The invention discloses a fungus expression vector. The expression vector is a constructive expression vector which consists of a plasmid expression vector pEX and an acidic trehalase gene serving as a screening marker, wherein the plasmid expression vector pEX is formed by removing a Bar gene in an expression vector pBarEx; and the screening marker gene belongs to acidic trehalase genes such as an ataxia telangiectasia mutated (ATM) gene or an ancient technology activation (ATA) gene. In the invention, a safe and environment-friendly screening marker is used for the fungus expression vector,and insect pathogen project fungi constructed by the fungus expression vector are released to the environment and cannot adversely influence the environment due to the screening marker. The fungus expression vector has a unique design principle, an ingenious construction method, a simple program, a simple screening program for an insect pathogen fungus transgenic bacterial strain of the fungus expression vector and high screening efficiency, does not influence the metabolic balance of the fungi, and has a potential and wide application prospect in the transgenic fungus research and marketization process.

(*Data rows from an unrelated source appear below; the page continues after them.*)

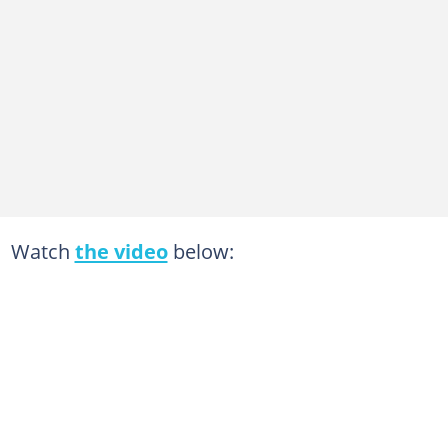
Watch
the video
below: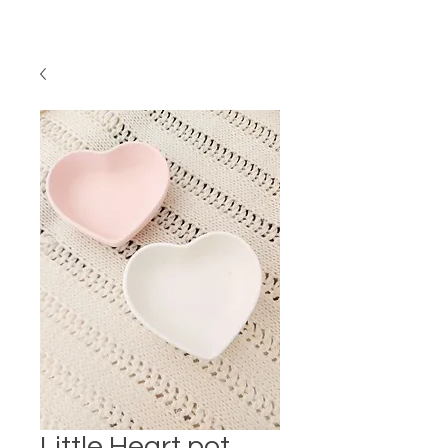
Little Heart pot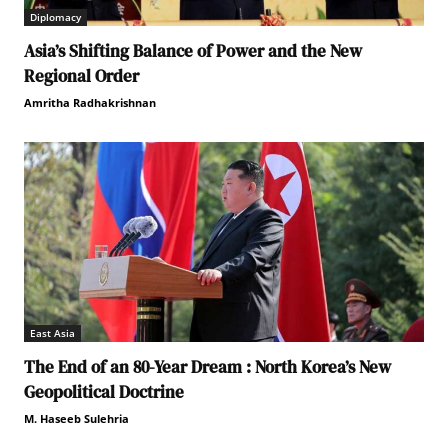
Diplomacy
Asia’s Shifting Balance of Power and the New
Regional Order
Amritha Radhakrishnan
East Asia
The End of an 80-Year Dream : North Korea’s New
Geopolitical Doctrine
M. Haseeb Sulehria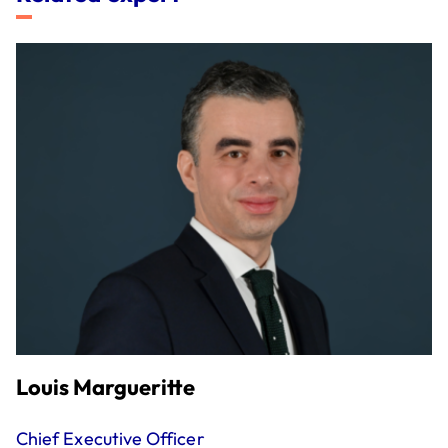
Louis Margueritte
Chief Executive Officer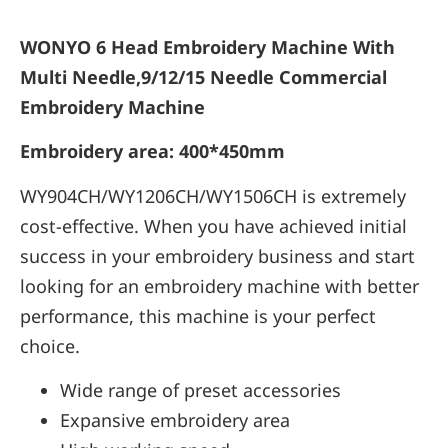
WONYO 6 Head Embroidery Machine With
Multi Needle,9/12/15 Needle Commercial
Embroidery Machine
Embroidery area: 400*450mm
WY904CH/WY1206CH/WY1506CH is extremely
cost-effective. When you have achieved initial
success in your embroidery business and start
looking for an embroidery machine with better
performance, this machine is your perfect
choice.
Wide range of preset accessories
Expansive embroidery area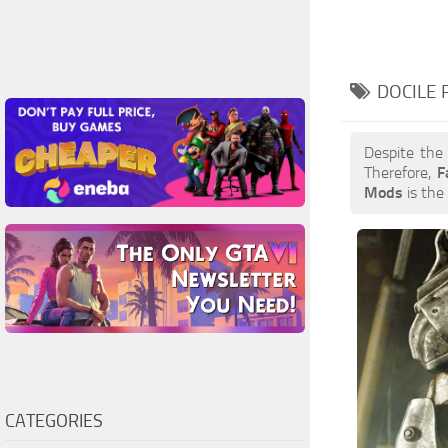
DOCILE 
Despite the
Therefore,
F
Mods
is the 
CATEGORIES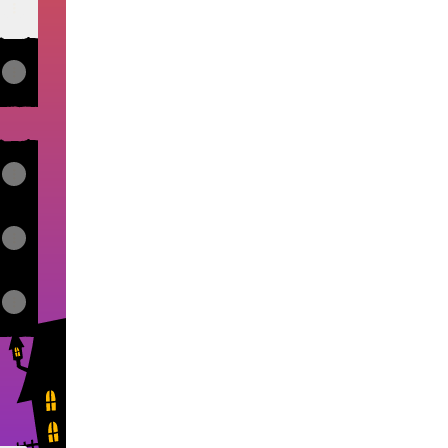
View on mobile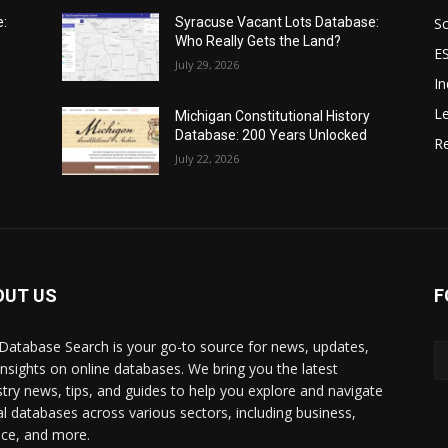
Sc
e:
Syracuse Vacant Lots Database:
Who Really Gets the Land?
E
July 29, 2026
In
Le
Michigan Constitutional History
Database: 200 Years Unlocked
Re
July 22, 2026
OUT US
F
Database Search is your go-to source for news, updates,
insights on online databases. We bring you the latest
stry news, tips, and guides to help you explore and navigate
tal databases across various sectors, including business,
nce, and more.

The invention provides an enzyme preparation adding process for promoting fermentation of starch grain, relates to the field of enzyme preparation application, in particular to an enzyme preparation adding process for promoting fermentation of the starch grain, and provides a process for promoting fermentation of the starch grain, especially corn flour to produce ethanol. The enzyme preparation adding process comprises the following step of adding non-starch polysaccharase including alpha-glucosidase, trehalase, xylanase, arabinofuranosidase, cellulase, beta-glucosidase, feruloyl esterase and the like into an alcoholic fermentation system at the specific time after a fermentation step is started. The enzymatic reaction efficiency can be remarkably improved by optimizing the enzyme adding time.